Each line of the records below needs repeating exactly. Skip the pictures.

*** Entries supplied

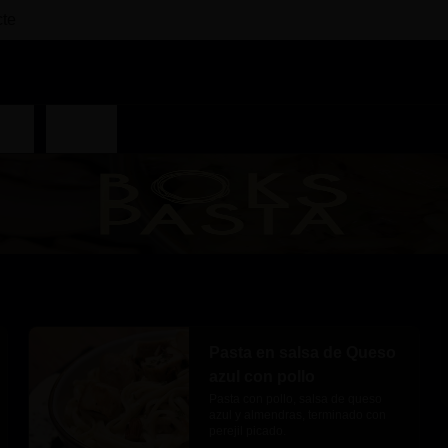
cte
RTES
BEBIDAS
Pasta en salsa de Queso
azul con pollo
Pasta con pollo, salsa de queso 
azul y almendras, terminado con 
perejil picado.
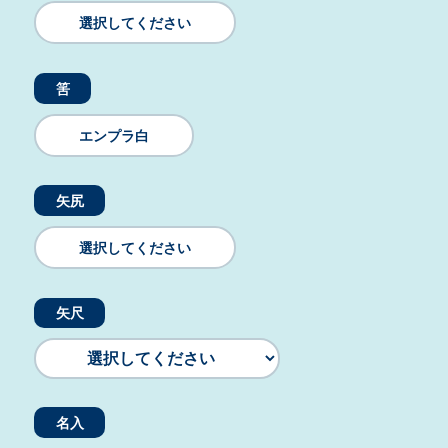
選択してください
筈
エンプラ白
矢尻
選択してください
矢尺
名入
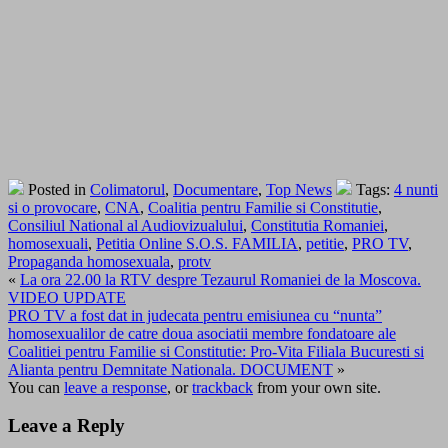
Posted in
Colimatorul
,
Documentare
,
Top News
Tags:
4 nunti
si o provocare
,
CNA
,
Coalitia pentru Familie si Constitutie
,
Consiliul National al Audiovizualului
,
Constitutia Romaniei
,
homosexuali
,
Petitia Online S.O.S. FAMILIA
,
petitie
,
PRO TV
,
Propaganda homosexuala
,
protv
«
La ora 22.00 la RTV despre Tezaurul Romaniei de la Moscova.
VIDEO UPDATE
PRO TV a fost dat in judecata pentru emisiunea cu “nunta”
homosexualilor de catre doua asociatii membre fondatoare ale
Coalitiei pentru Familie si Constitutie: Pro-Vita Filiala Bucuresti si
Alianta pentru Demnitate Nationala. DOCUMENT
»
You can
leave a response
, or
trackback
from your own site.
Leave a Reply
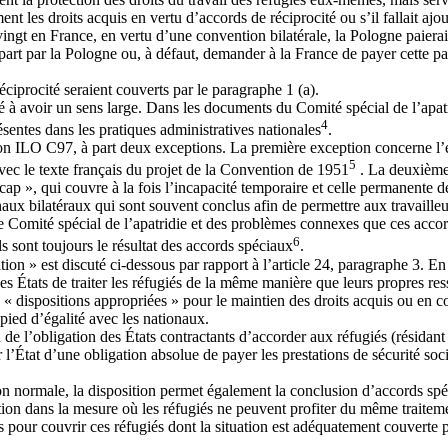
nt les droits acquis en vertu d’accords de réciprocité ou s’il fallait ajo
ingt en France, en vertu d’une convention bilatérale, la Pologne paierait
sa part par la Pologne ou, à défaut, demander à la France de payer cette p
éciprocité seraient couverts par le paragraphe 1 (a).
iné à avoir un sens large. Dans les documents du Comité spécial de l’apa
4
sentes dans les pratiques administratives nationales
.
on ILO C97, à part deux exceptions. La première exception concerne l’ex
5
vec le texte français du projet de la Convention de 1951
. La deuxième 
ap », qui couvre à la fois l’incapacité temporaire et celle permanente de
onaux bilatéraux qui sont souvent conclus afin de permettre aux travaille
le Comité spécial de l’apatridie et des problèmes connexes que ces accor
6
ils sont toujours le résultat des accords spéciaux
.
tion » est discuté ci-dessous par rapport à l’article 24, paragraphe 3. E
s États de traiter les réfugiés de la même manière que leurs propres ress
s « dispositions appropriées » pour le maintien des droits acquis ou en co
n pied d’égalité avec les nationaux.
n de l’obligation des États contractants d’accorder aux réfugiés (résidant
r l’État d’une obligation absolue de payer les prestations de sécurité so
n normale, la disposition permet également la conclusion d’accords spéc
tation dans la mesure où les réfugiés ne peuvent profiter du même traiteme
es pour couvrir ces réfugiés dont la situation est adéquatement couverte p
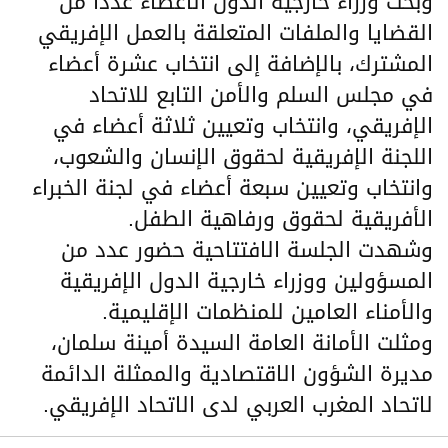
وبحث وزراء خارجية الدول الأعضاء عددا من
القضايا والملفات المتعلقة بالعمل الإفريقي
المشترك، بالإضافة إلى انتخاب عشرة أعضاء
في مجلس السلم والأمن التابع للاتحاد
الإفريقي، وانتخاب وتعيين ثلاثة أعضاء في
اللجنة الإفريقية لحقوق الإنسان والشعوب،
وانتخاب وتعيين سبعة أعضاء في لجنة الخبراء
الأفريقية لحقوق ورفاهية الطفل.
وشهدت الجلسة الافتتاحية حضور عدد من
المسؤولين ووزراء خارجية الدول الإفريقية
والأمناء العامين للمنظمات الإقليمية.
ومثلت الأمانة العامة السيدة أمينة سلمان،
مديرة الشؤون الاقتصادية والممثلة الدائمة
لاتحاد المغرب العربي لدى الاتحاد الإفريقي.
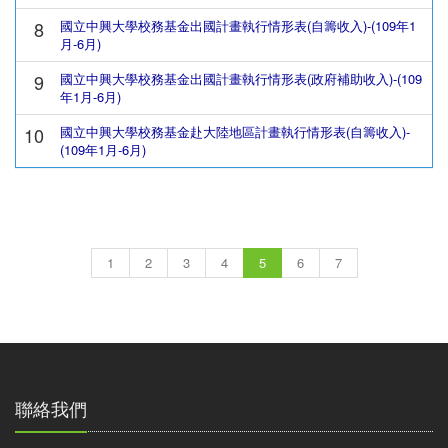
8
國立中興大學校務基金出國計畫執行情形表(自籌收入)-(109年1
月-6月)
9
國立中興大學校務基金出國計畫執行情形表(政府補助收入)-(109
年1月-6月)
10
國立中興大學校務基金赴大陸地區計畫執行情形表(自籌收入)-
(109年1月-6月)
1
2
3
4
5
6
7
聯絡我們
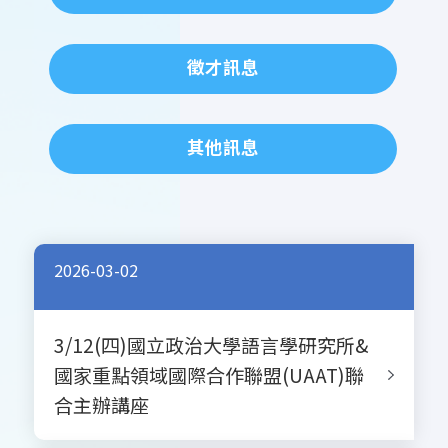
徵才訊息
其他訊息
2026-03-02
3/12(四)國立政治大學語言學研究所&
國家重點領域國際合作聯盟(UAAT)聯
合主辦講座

******

### Answer to this exercise
cte
RTES
BEBIDAS
Pasta en salsa de Queso
azul con pollo
Pasta con pollo, salsa de queso 
azul y almendras, terminado con 
perejil picado.
選択してください
筈
エンプラ白
矢尻
選択してください
矢尺
名入
Posted in
Colimatorul
,
Documentare
,
Top News
Tags:
4 nunti
si o provocare
,
CNA
,
Coalitia pentru Familie si Constitutie
,
Consiliul National al Audiovizualului
,
Constitutia Romaniei
,
homosexuali
,
Petitia Online S.O.S. FAMILIA
,
petitie
,
PRO TV
,
Propaganda homosexuala
,
protv
«
La ora 22.00 la RTV despre Tezaurul Romaniei de la Moscova.
VIDEO UPDATE
PRO TV a fost dat in judecata pentru emisiunea cu “nunta”
homosexualilor de catre doua asociatii membre fondatoare ale
Coalitiei pentru Familie si Constitutie: Pro-Vita Filiala Bucuresti si
Alianta pentru Demnitate Nationala. DOCUMENT
»
You can
leave a response
, or
trackback
from your own site.
Leave a Reply
nt les droits acquis en vertu d’accords de réciprocité ou s’il fallait ajo
ingt en France, en vertu d’une convention bilatérale, la Pologne paierait
sa part par la Pologne ou, à défaut, demander à la France de payer cette p
éciprocité seraient couverts par le paragraphe 1 (a).
iné à avoir un sens large. Dans les documents du Comité spécial de l’apa
4
sentes dans les pratiques administratives nationales
.
on ILO C97, à part deux exceptions. La première exception concerne l’ex
5
vec le texte français du projet de la Convention de 1951
. La deuxième 
ap », qui couvre à la fois l’incapacité temporaire et celle permanente de
onaux bilatéraux qui sont souvent conclus afin de permettre aux travaille
le Comité spécial de l’apatridie et des problèmes connexes que ces accor
6
ils sont toujours le résultat des accords spéciaux
.
tion » est discuté ci-dessous par rapport à l’article 24, paragraphe 3. E
s États de traiter les réfugiés de la même manière que leurs propres ress
s « dispositions appropriées » pour le maintien des droits acquis ou en co
n pied d’égalité avec les nationaux.
n de l’obligation des États contractants d’accorder aux réfugiés (résidant
r l’État d’une obligation absolue de payer les prestations de sécurité so
n normale, la disposition permet également la conclusion d’accords spéc
tation dans la mesure où les réfugiés ne peuvent profiter du même traiteme
es pour couvrir ces réfugiés dont la situation est adéquatement couverte p
وبحث وزراء خارجية الدول الأعضاء عددا من
القضايا والملفات المتعلقة بالعمل الإفريقي
المشترك، بالإضافة إلى انتخاب عشرة أعضاء
في مجلس السلم والأمن التابع للاتحاد
الإفريقي، وانتخاب وتعيين ثلاثة أعضاء في
اللجنة الإفريقية لحقوق الإنسان والشعوب،
وانتخاب وتعيين سبعة أعضاء في لجنة الخبراء
الأفريقية لحقوق ورفاهية الطفل.
وشهدت الجلسة الافتتاحية حضور عدد من
المسؤولين ووزراء خارجية الدول الإفريقية
والأمناء العامين للمنظمات الإقليمية.
ومثلت الأمانة العامة السيدة أمينة سلمان،
مديرة الشؤون الاقتصادية والممثلة الدائمة
لاتحاد المغرب العربي لدى الاتحاد الإفريقي.
8
國立中興大學校務基金出國計畫執行情形表(自籌收入)-(109年1
月-6月)
9
國立中興大學校務基金出國計畫執行情形表(政府補助收入)-(109
年1月-6月)
10
國立中興大學校務基金赴大陸地區計畫執行情形表(自籌收入)-
(109年1月-6月)
1
2
3
4
5
6
7
聯絡我們
徵才訊息
其他訊息
2026-03-02
3/12(四)國立政治大學語言學研究所&
國家重點領域國際合作聯盟(UAAT)聯
合主辦講座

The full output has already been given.